Running the experiments
=======================
If you have set up the databases and the external software, you are ready to run the face recognition experiments.
Don't worry if you couldn't download all the databases, at least some experiments can be executed.
Of course, you can only run those experiments, for which you have the images.

To execute an experiment, there are several scripts in the ``bin`` directory, which are explained in more detail in this section.
All experiments are based on the scripts defined in :ref:`bob.bio.base <bob.bio.base>`, which executes a sequence of processes.
The scripts in this package only provide the command line options for :ref:`./bin/verify.py <running_part_1>` and :ref:`./bin/grid_search.py <grid-search>`.

.. warning::
   Some of the experiments require a long execution time (several days or weeks) and several Gigabyte of memory (up to approx. 80 GB).

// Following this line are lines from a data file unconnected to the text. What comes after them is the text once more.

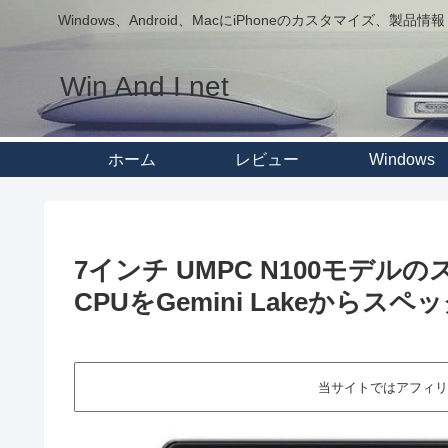
Windows、Android、MacにiPhoneのカスタマイズ、製品情報
Win And I net
ホーム
レビュー
Windows
7インチ UMPC N100モデ
CPUをGemini Lakeからス
当サイトではアフィリ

Each face recognition experiment is sub-divided into three steps:

1. Pre-processing: geometrical alignment and photometric enhancement of the source images.
2. Face recognition: feature extraction, model enrollment and scoring.
3. Evaluation: interpreting the scores and generating plots.

Usually, image pre-processing and face recognition build an experiment in ``bob.bio``, but since the preprocessed images are shared between several algorithms, in this package we split off the pre-processing as an extra step.


Common interface
----------------
All scripts that are discussed in this section have a common set of command line options.
Each option has a shortcut (with one dash) and a long version (with two dashes), both of which are identical.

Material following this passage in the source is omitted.